(Foto: ALEGO )
Contemplando o Dezembro Vermelho, desde 1988, a Assembleia Geral da Organização Nações Unidas (ONU) e a Organização Mundial de Saúde (OMS) instituíram o primeiro dia do mês de dezembro como sendo o Dia Mundial de Luta contra a Aids. O Dezembro Vermelho, campanha instituída pela Lei nº 13.504 de 2017, marca uma grande mobilização nacional na luta contra o vírus HIV, a Aids e outras ISTs (Infecções Sexualmente Transmissíveis), chamando a atenção para a prevenção, a assistência e a proteção dos direitos das pessoas infectadas.
Esse é um passo importante para que se consiga cumprir o audacioso compromisso, assinado na Declaração de Paris, com vistas a acabar com a transmissão da Aids enquanto ameaça à saúde até 2030. Ao trabalhar em conjunto, as cidades e estados signatários aceleram as ações locais para acabar com as epidemias de HIV, tuberculose e hepatites virais. A Declaração de Paris está vinculada às metas globais da UNAIDS, programa conjunto da ONU que coordena as ações a serem desenvolvidas em resposta às doenças.

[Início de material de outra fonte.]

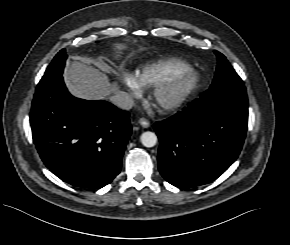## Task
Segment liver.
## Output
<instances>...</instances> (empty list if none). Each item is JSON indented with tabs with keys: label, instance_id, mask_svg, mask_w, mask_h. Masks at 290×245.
<instances>
[{
	"label": "liver",
	"instance_id": "liver-1",
	"mask_svg": "<svg viewBox=\"0 0 290 245\" xmlns=\"http://www.w3.org/2000/svg\"><path fill=\"white\" fill-rule=\"evenodd\" d=\"M64 80L70 92L86 100H99L119 91L117 83H110L106 74L82 61L69 63Z\"/></svg>",
	"mask_w": 290,
	"mask_h": 245
}]
</instances>
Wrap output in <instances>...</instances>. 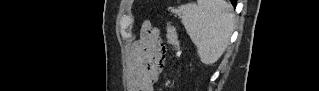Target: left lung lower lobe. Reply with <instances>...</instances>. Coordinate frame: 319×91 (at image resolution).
Returning <instances> with one entry per match:
<instances>
[{
    "instance_id": "0a47b994",
    "label": "left lung lower lobe",
    "mask_w": 319,
    "mask_h": 91,
    "mask_svg": "<svg viewBox=\"0 0 319 91\" xmlns=\"http://www.w3.org/2000/svg\"><path fill=\"white\" fill-rule=\"evenodd\" d=\"M230 1L233 4V6L235 7L236 6V0H230Z\"/></svg>"
}]
</instances>
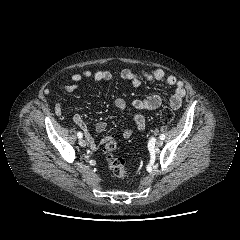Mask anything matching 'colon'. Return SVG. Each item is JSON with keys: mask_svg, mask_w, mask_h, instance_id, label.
I'll return each mask as SVG.
<instances>
[{"mask_svg": "<svg viewBox=\"0 0 240 240\" xmlns=\"http://www.w3.org/2000/svg\"><path fill=\"white\" fill-rule=\"evenodd\" d=\"M160 117L164 123H170L175 119V112L172 108L166 107L161 111ZM116 149V139L112 136L107 137L104 140L103 153L107 160L108 168L116 177L123 178L129 173L130 168L126 165L123 158L115 156Z\"/></svg>", "mask_w": 240, "mask_h": 240, "instance_id": "1", "label": "colon"}]
</instances>
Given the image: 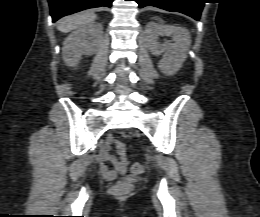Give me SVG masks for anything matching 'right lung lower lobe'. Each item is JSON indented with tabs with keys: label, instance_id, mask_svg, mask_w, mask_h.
<instances>
[{
	"label": "right lung lower lobe",
	"instance_id": "obj_1",
	"mask_svg": "<svg viewBox=\"0 0 260 217\" xmlns=\"http://www.w3.org/2000/svg\"><path fill=\"white\" fill-rule=\"evenodd\" d=\"M52 21L93 7H111L113 0H48Z\"/></svg>",
	"mask_w": 260,
	"mask_h": 217
}]
</instances>
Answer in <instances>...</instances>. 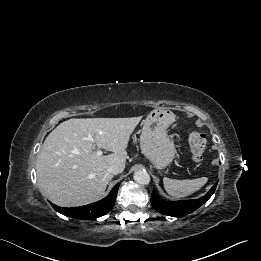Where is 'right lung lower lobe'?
I'll use <instances>...</instances> for the list:
<instances>
[{"label":"right lung lower lobe","instance_id":"obj_1","mask_svg":"<svg viewBox=\"0 0 261 261\" xmlns=\"http://www.w3.org/2000/svg\"><path fill=\"white\" fill-rule=\"evenodd\" d=\"M119 184H116L110 194L95 203L73 208H62L51 204L59 213L73 218L94 219L107 214L114 206Z\"/></svg>","mask_w":261,"mask_h":261}]
</instances>
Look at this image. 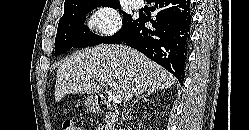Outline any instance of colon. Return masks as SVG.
<instances>
[{
	"mask_svg": "<svg viewBox=\"0 0 249 130\" xmlns=\"http://www.w3.org/2000/svg\"><path fill=\"white\" fill-rule=\"evenodd\" d=\"M62 130H83L73 120L67 119L62 124Z\"/></svg>",
	"mask_w": 249,
	"mask_h": 130,
	"instance_id": "obj_1",
	"label": "colon"
}]
</instances>
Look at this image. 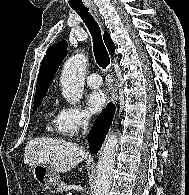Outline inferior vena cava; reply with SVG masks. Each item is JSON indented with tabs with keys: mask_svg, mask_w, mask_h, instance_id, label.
<instances>
[{
	"mask_svg": "<svg viewBox=\"0 0 189 195\" xmlns=\"http://www.w3.org/2000/svg\"><path fill=\"white\" fill-rule=\"evenodd\" d=\"M88 123H89L88 118L83 119V121H82V126H83V130H84L83 134L86 133Z\"/></svg>",
	"mask_w": 189,
	"mask_h": 195,
	"instance_id": "inferior-vena-cava-1",
	"label": "inferior vena cava"
}]
</instances>
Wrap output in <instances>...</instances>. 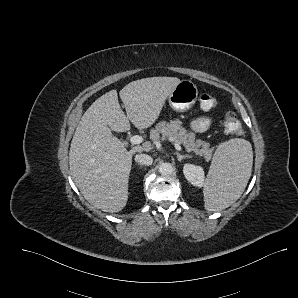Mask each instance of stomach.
Wrapping results in <instances>:
<instances>
[{
  "instance_id": "obj_1",
  "label": "stomach",
  "mask_w": 298,
  "mask_h": 298,
  "mask_svg": "<svg viewBox=\"0 0 298 298\" xmlns=\"http://www.w3.org/2000/svg\"><path fill=\"white\" fill-rule=\"evenodd\" d=\"M198 94L197 85L189 79H183L168 96V104L175 112H187L197 102Z\"/></svg>"
}]
</instances>
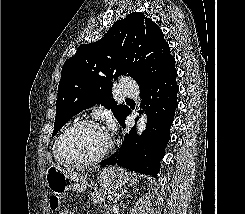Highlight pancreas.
Masks as SVG:
<instances>
[{"label":"pancreas","mask_w":245,"mask_h":214,"mask_svg":"<svg viewBox=\"0 0 245 214\" xmlns=\"http://www.w3.org/2000/svg\"><path fill=\"white\" fill-rule=\"evenodd\" d=\"M91 199L96 204L105 203L106 191L103 188H94L93 193L91 194Z\"/></svg>","instance_id":"cf45deb5"}]
</instances>
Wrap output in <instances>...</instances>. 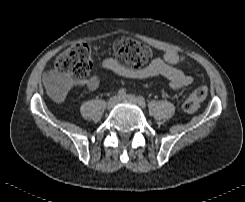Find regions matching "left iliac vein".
I'll return each instance as SVG.
<instances>
[{
    "mask_svg": "<svg viewBox=\"0 0 245 202\" xmlns=\"http://www.w3.org/2000/svg\"><path fill=\"white\" fill-rule=\"evenodd\" d=\"M122 100L125 102L139 104L138 98L132 94H128V95L123 96Z\"/></svg>",
    "mask_w": 245,
    "mask_h": 202,
    "instance_id": "obj_1",
    "label": "left iliac vein"
}]
</instances>
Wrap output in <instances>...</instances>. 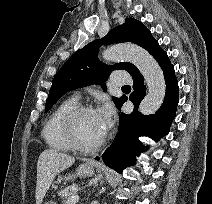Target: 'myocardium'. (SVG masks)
<instances>
[{"label": "myocardium", "mask_w": 212, "mask_h": 204, "mask_svg": "<svg viewBox=\"0 0 212 204\" xmlns=\"http://www.w3.org/2000/svg\"><path fill=\"white\" fill-rule=\"evenodd\" d=\"M96 108L91 105H78L70 110L63 118L61 123L62 134L72 150L89 153L97 150L105 141L106 133L103 137L92 145L81 144L76 136L75 125L77 120L84 114L89 112H96Z\"/></svg>", "instance_id": "f54148a6"}]
</instances>
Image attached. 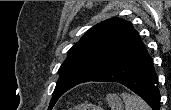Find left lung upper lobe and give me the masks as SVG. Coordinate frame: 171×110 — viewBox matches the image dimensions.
I'll return each instance as SVG.
<instances>
[{"instance_id":"obj_1","label":"left lung upper lobe","mask_w":171,"mask_h":110,"mask_svg":"<svg viewBox=\"0 0 171 110\" xmlns=\"http://www.w3.org/2000/svg\"><path fill=\"white\" fill-rule=\"evenodd\" d=\"M142 44L132 24L124 19L111 18L93 26L73 45L59 68L48 110L67 90L120 64Z\"/></svg>"}]
</instances>
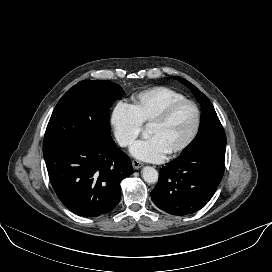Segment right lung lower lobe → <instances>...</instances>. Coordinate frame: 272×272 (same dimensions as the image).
I'll return each instance as SVG.
<instances>
[{"label": "right lung lower lobe", "mask_w": 272, "mask_h": 272, "mask_svg": "<svg viewBox=\"0 0 272 272\" xmlns=\"http://www.w3.org/2000/svg\"><path fill=\"white\" fill-rule=\"evenodd\" d=\"M43 153L58 198L84 217L111 211L120 201L121 180L133 172L130 158L113 140L72 138Z\"/></svg>", "instance_id": "1"}]
</instances>
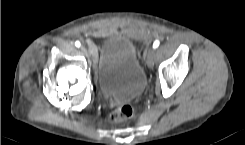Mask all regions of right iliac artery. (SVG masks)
I'll list each match as a JSON object with an SVG mask.
<instances>
[{
	"label": "right iliac artery",
	"instance_id": "82829eb1",
	"mask_svg": "<svg viewBox=\"0 0 245 145\" xmlns=\"http://www.w3.org/2000/svg\"><path fill=\"white\" fill-rule=\"evenodd\" d=\"M75 45H76V47H80L81 44H80L79 41H76V42H75Z\"/></svg>",
	"mask_w": 245,
	"mask_h": 145
}]
</instances>
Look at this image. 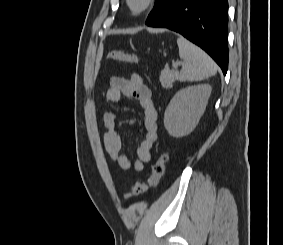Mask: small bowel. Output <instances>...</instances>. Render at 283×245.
Masks as SVG:
<instances>
[{"label": "small bowel", "instance_id": "1", "mask_svg": "<svg viewBox=\"0 0 283 245\" xmlns=\"http://www.w3.org/2000/svg\"><path fill=\"white\" fill-rule=\"evenodd\" d=\"M125 96L137 100L143 112L144 137L137 149L135 157L127 156L122 152V136L116 126V112L111 110L103 114L105 132L103 143L110 158L122 169L132 167L141 171L144 165L151 160V149L157 141L158 112L154 106L150 89L143 83L141 77L132 74L129 77L113 76L106 98L111 105L120 102Z\"/></svg>", "mask_w": 283, "mask_h": 245}]
</instances>
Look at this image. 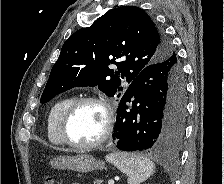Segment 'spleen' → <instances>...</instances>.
Masks as SVG:
<instances>
[{"mask_svg":"<svg viewBox=\"0 0 224 184\" xmlns=\"http://www.w3.org/2000/svg\"><path fill=\"white\" fill-rule=\"evenodd\" d=\"M105 159L128 176V184H140L155 171L150 159L137 154L117 152L106 155Z\"/></svg>","mask_w":224,"mask_h":184,"instance_id":"obj_1","label":"spleen"}]
</instances>
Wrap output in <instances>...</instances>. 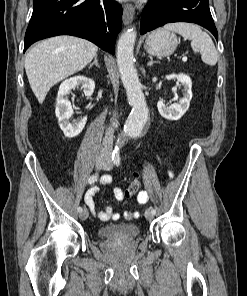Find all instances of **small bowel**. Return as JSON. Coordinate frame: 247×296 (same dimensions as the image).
<instances>
[{
  "label": "small bowel",
  "mask_w": 247,
  "mask_h": 296,
  "mask_svg": "<svg viewBox=\"0 0 247 296\" xmlns=\"http://www.w3.org/2000/svg\"><path fill=\"white\" fill-rule=\"evenodd\" d=\"M112 177L110 175H105L101 179V184L104 186H107L111 184ZM99 188L98 187H92L87 190L84 196V202L87 206V208L91 211V213L98 217L101 221L107 222L109 220H116L119 218V214L114 212L113 209L110 206L105 207L103 210H99L96 207L95 203V196L98 194ZM114 197L117 201H122L125 197L124 191L116 187L114 188ZM149 199V195L146 191H141L137 195V202L138 204H145ZM124 216L128 220H132L138 216L137 212L132 211H126L124 213Z\"/></svg>",
  "instance_id": "c3829d8e"
}]
</instances>
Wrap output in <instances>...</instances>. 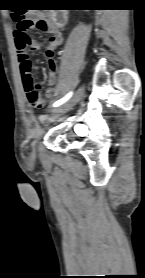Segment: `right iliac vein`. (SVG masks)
Listing matches in <instances>:
<instances>
[{
  "instance_id": "right-iliac-vein-1",
  "label": "right iliac vein",
  "mask_w": 145,
  "mask_h": 278,
  "mask_svg": "<svg viewBox=\"0 0 145 278\" xmlns=\"http://www.w3.org/2000/svg\"><path fill=\"white\" fill-rule=\"evenodd\" d=\"M82 93H83V90H82V88H80L68 102H66L65 104L54 109L52 111V116L55 117L59 114L65 113V112L69 111L71 108H73L81 99Z\"/></svg>"
}]
</instances>
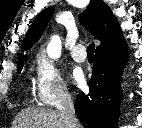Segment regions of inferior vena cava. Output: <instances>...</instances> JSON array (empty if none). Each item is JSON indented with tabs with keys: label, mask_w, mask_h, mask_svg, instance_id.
Segmentation results:
<instances>
[{
	"label": "inferior vena cava",
	"mask_w": 142,
	"mask_h": 128,
	"mask_svg": "<svg viewBox=\"0 0 142 128\" xmlns=\"http://www.w3.org/2000/svg\"><path fill=\"white\" fill-rule=\"evenodd\" d=\"M58 107L66 121L67 128H80V124L75 115L74 104L68 92L61 95Z\"/></svg>",
	"instance_id": "1"
}]
</instances>
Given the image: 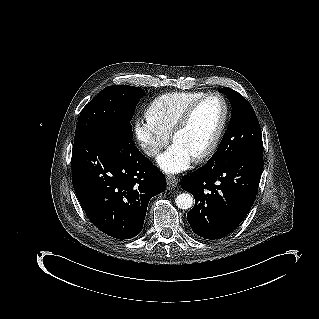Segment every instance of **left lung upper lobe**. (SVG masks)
<instances>
[{
	"instance_id": "1",
	"label": "left lung upper lobe",
	"mask_w": 319,
	"mask_h": 319,
	"mask_svg": "<svg viewBox=\"0 0 319 319\" xmlns=\"http://www.w3.org/2000/svg\"><path fill=\"white\" fill-rule=\"evenodd\" d=\"M219 92L224 93L231 103V121L218 150L208 163L226 162L244 154L263 152L259 122L250 103L231 88L224 87Z\"/></svg>"
}]
</instances>
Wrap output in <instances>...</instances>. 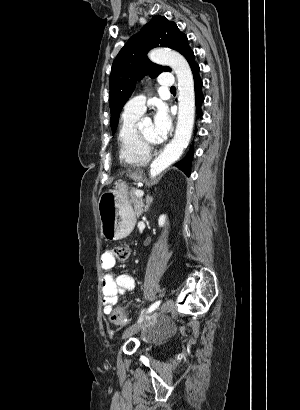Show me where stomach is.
<instances>
[{
  "mask_svg": "<svg viewBox=\"0 0 300 410\" xmlns=\"http://www.w3.org/2000/svg\"><path fill=\"white\" fill-rule=\"evenodd\" d=\"M131 177L135 180L141 179V175L138 173H133ZM98 214L101 222V234L106 240L122 239L132 231L135 225V216L124 184L119 185L118 189L110 190L100 196Z\"/></svg>",
  "mask_w": 300,
  "mask_h": 410,
  "instance_id": "0dacf381",
  "label": "stomach"
}]
</instances>
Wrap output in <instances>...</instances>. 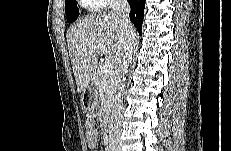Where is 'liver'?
Listing matches in <instances>:
<instances>
[{"label": "liver", "mask_w": 231, "mask_h": 151, "mask_svg": "<svg viewBox=\"0 0 231 151\" xmlns=\"http://www.w3.org/2000/svg\"><path fill=\"white\" fill-rule=\"evenodd\" d=\"M132 27L135 41V28ZM125 42L126 37L113 12L92 13L69 28L67 44L78 93L85 91L95 78L98 55L102 52L97 45H104L106 51L102 53L116 70Z\"/></svg>", "instance_id": "obj_1"}]
</instances>
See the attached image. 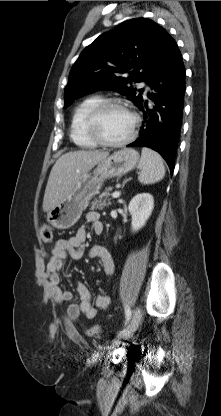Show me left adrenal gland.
Returning <instances> with one entry per match:
<instances>
[{
    "mask_svg": "<svg viewBox=\"0 0 221 416\" xmlns=\"http://www.w3.org/2000/svg\"><path fill=\"white\" fill-rule=\"evenodd\" d=\"M129 180H131V178L124 180V181H123V184H122V187H124L125 183H126L127 181H129Z\"/></svg>",
    "mask_w": 221,
    "mask_h": 416,
    "instance_id": "obj_1",
    "label": "left adrenal gland"
}]
</instances>
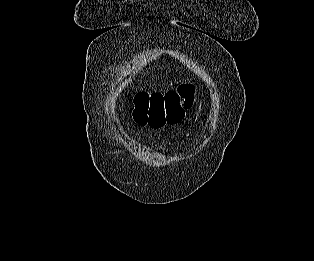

Para tanto, as ações da Campanha do Dezembro Vermelho são uma grande janela de oportunidade, que tem o intuito de alertar a população sobre as formas de contágio e tratamento da Aids e de outras ISTs, além de marcar a luta contra o preconceito, a desinformação, o estigma em torno da doença, os direitos do seu portador, além de estabelecer maior conscientização. A data também tem o objetivo de estimular a participação dos profissionais e gestores de saúde procurando enfatizar a importância do diagnóstico e do tratamento adequado da doença.
Evolução
O mundo inteiro voltou os olhares para essa moléstia nos anos de 1981, quando foram registrados os primeiros casos nos Estados Unidos, no Haiti e na África Central, simultaneamente, tornando a síndrome da imunodeficiência adquirida(Aids) uma grande preocupação das autoridades em saúde pública. No entanto, a história mostra que o vírus da imunodeficiência humana (HIV) circula entre os seres humanos desde o final do século XIX.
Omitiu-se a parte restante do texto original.